Steep-Spectrum Radio Emission from the Low-Mass Active Galactic Nucleus GH 10
J.M. Wrobel, J.E. Greene, L.C. Ho, and J.S. Ulvestad

TL;DR
GH 10, a low-mass AGN, exhibits steep-spectrum, steady radio emission driven by a low-mass black hole, resembling Seyfert galaxy cores, providing insights into early black hole growth and feedback mechanisms.
Contribution
This study presents detailed radio observations of GH 10, revealing its emission characteristics and ruling out star formation as the primary source, highlighting black hole-driven outflows in low-mass AGNs.
Findings
Radio emission is optically-thin synchrotron with spectral index -0.76.

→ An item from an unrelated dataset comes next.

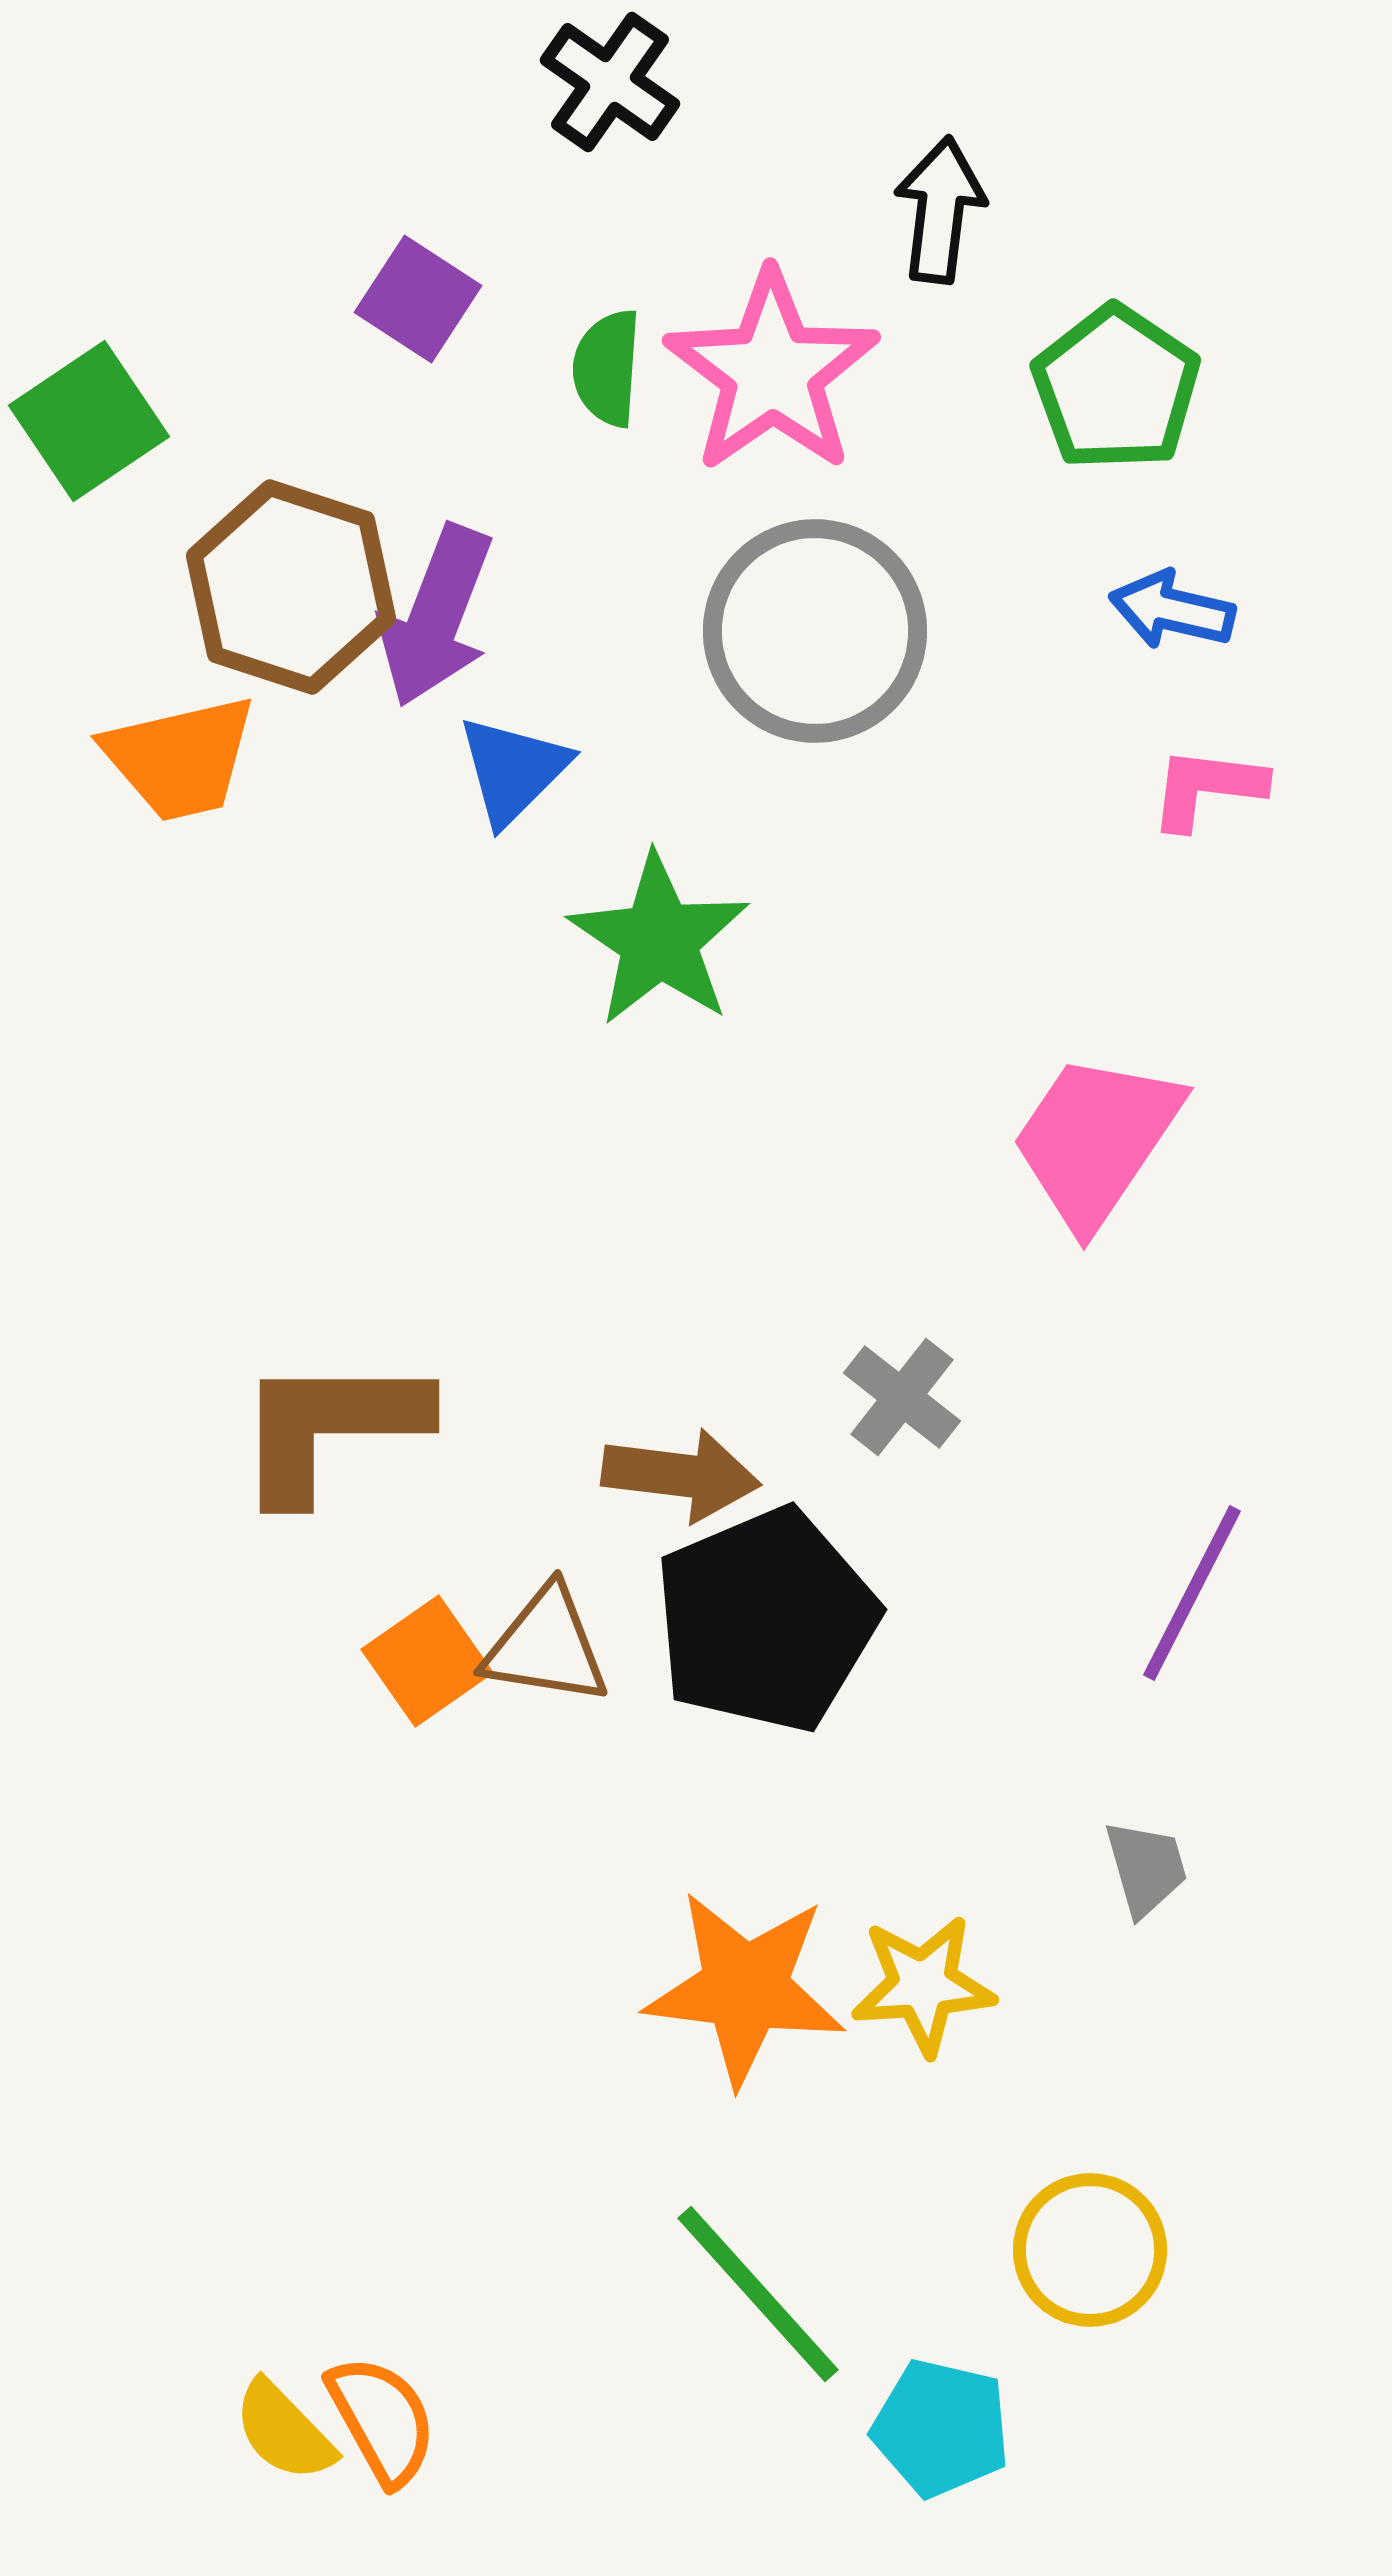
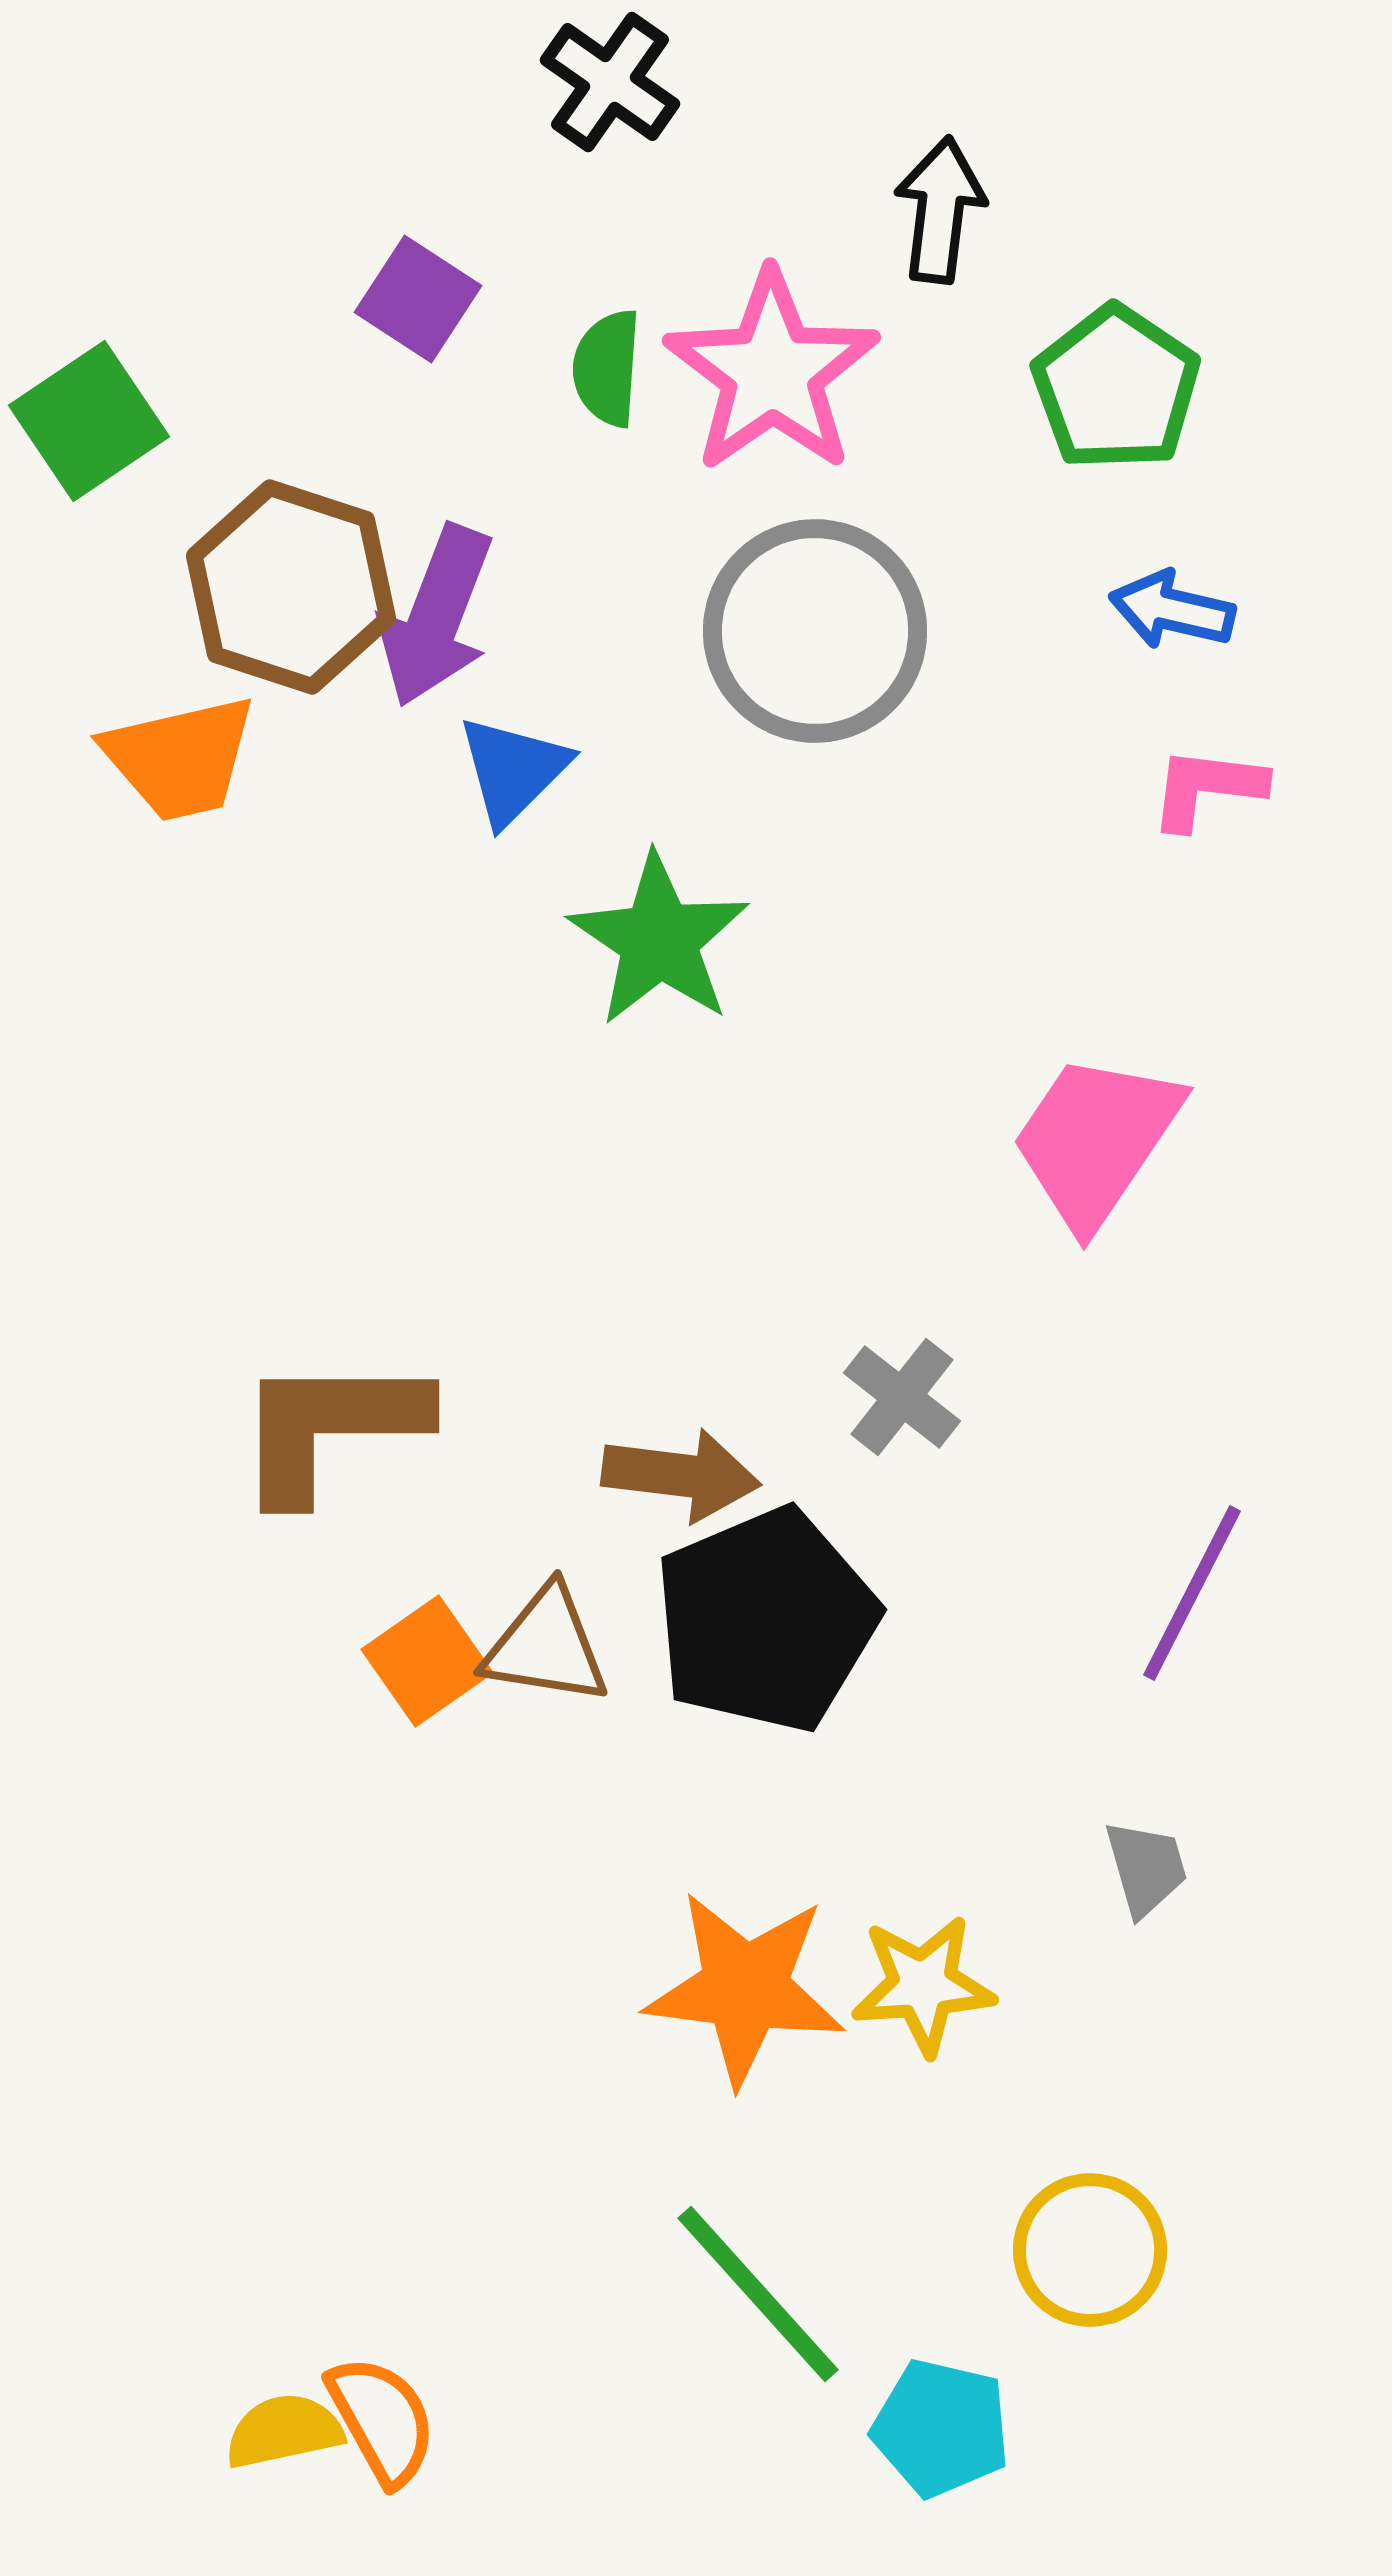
yellow semicircle: rotated 122 degrees clockwise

Emission is less than 320 pc in extent and less than 11% polarized.
Star formation rate estimates are inconsistent with radio emission origin.
Abstract
GH 10 is a broad-lined active galactic nucleus (AGN) energized by a black hole of mass 800,000 Solar masses. It was the only object detected by Greene et al. in their Very Large Array (VLA) survey of 19 low-mass AGNs discovered by Greene & Ho. New VLA imaging at 1.4, 4.9, and 8.5 GHz reveals that GH 10's emission has an extent of less than 320 pc, has an optically-thin synchrotron spectrum with a spectral index -0.76+/-0.05, is less than 11 percent linearly polarized, and is steady - although poorly sampled - on timescales of weeks and years. Circumnuclear star formation cannot dominate the radio emission, because the high inferred star formation rate, 18 Solar masses per year, is inconsistent with the rate of less than 2 Solar masses per year derived from narrow Halpha and [OII] 3727 emission. Instead, the radio emission must be mainly energized by the low-mass black hole. GH 10's…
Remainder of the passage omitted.